# Crabgrass, Dallasgrass, or other???



## Ohio Lawn (Mar 20, 2019)

Found a bunch of this in my yard. My initial thought is crabgrass or dallasgrass. Any thoughts?
@tgreen I'd like to get your thoughts also.


----------



## Lawncareallen (May 18, 2020)

I think we have the same weed bro, I haven't got any answers yet but can you confirm we have the same weed?


----------



## Ohio Lawn (Mar 20, 2019)

Mine does look similar. I'm thinking Dallasgrass but would like more opinions.


----------



## coreystooks (Aug 6, 2019)

Can't confirm what it is but I can say for sure that it's not dallisgrass. It doesn't grow straight up like that or have big stalks like the picture shows.


----------



## Spammage (Apr 30, 2017)

Agreed that it's definitely not dallisgrass. You may need to let one plant go to seed to help identify it.


----------



## BKB41 (May 22, 2020)

Have this in clumps in my lawn as well... I thought it looked like quack grass at first but I've been reading up on poa trivialize. Has poa triv been a thought?


----------



## LawnDetail (Apr 15, 2020)

The 1 photo along the edge of the mulch bed with the purple stems near the base is 100% Poa Triv.


----------



## Ohio Lawn (Mar 20, 2019)

@BKB41 @LawnDetail I didn't think of Poa Triv, but now I think you're right. Now for the how to kill it part...


----------



## LawnDetail (Apr 15, 2020)

@Ohio Lawn

3 Options.

1. Dig it out fill reseed

2. Glyphosate

3. Let it die out and go dormant with the warmer temps.

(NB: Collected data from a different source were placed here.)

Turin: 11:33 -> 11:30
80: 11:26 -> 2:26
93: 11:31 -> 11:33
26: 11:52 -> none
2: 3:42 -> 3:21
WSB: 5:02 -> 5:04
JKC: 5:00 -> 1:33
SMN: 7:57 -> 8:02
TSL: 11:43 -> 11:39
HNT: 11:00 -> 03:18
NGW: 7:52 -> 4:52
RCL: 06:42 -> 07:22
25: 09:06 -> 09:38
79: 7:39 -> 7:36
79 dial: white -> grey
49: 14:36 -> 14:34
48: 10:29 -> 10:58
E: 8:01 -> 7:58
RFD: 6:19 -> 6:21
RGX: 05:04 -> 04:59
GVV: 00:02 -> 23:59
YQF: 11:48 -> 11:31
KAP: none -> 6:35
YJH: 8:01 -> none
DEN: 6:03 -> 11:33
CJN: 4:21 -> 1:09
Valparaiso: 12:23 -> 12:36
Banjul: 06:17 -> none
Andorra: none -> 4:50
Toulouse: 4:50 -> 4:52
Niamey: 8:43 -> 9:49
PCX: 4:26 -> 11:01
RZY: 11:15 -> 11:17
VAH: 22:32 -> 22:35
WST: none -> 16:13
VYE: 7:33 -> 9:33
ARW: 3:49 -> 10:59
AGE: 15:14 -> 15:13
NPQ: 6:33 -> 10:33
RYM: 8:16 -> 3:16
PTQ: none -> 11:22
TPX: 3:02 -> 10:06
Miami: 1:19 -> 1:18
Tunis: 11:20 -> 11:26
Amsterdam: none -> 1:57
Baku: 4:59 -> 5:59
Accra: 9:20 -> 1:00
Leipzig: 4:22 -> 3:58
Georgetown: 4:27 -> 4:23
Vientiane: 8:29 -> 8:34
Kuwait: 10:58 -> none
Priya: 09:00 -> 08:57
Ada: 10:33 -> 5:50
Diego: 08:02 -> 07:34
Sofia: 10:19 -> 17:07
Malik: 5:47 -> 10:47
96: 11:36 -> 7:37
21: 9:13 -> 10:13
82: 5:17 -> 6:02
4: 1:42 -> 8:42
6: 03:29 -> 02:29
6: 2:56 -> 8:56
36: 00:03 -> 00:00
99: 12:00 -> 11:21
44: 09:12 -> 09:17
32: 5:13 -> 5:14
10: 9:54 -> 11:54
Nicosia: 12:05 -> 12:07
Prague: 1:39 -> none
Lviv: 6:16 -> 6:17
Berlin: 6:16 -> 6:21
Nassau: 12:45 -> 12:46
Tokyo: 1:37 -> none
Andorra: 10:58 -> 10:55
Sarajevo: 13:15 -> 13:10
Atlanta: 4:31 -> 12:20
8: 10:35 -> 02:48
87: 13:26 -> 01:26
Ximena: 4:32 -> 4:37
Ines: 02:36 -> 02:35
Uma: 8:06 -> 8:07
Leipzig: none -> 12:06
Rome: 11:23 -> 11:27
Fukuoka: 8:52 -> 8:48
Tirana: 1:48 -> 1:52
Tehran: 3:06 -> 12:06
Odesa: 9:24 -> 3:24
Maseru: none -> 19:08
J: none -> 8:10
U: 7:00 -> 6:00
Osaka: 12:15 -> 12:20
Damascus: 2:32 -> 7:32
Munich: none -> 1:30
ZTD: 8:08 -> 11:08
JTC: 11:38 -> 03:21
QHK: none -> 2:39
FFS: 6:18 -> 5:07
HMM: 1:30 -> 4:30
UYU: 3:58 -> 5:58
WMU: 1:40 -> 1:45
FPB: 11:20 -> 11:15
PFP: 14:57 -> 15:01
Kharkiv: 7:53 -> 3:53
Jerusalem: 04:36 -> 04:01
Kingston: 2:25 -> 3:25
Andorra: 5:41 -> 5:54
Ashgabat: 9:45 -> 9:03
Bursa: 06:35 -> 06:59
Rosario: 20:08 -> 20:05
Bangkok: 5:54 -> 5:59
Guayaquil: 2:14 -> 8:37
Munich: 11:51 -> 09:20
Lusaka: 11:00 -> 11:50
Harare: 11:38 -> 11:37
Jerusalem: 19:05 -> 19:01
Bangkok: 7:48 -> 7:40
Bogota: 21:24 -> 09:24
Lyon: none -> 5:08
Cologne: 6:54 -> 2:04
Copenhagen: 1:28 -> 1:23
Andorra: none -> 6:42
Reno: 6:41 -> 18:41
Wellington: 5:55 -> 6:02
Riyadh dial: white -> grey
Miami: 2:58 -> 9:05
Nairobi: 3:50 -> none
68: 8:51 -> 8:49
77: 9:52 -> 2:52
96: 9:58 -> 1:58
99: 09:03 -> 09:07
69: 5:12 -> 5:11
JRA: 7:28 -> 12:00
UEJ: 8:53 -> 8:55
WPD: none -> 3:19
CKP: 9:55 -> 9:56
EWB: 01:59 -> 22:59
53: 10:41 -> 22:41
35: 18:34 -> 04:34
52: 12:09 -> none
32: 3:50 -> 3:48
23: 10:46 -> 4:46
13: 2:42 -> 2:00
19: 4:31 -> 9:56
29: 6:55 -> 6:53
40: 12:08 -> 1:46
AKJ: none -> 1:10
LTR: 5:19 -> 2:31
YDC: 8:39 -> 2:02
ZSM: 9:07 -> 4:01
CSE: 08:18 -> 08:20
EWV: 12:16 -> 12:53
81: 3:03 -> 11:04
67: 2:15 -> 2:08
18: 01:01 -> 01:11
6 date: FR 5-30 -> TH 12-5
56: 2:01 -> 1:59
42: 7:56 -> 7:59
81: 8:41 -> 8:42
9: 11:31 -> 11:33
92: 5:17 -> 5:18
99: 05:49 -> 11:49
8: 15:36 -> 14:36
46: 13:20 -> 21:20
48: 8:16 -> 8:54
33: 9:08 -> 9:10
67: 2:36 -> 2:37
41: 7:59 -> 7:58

Those are your options. I'm in Ohio also and mine is almost gone just from the couple of days in the 70's. There is no selective herbicide to treat it at the moment. This was my first year of ever having it in the 10 years I've lived here so I'm curious to see what it does during the cooler fall months.


----------



## Ohio Lawn (Mar 20, 2019)

LawnDetail said:


> @Ohio Lawn
> 
> 3 Options.
> 
> ...


It is only in some spots in my side yard. The grass in that area sorta sucks anyway and I was planning on killing it all (1,000 sq') and reseeding in the fall. Can I spot spray the Poa T with glypho now, leave them bare, and reseed them in fall?


----------



## LawnDetail (Apr 15, 2020)

Yes that's ideal. If you do choose to Glyphosate do it now while it's still actively growing.


----------



## Ohio Lawn (Mar 20, 2019)

Can I pull Poa Triv? Or is there too many seeds?


----------



## LawnDetail (Apr 15, 2020)

You have to pull the roots also to be effective.


----------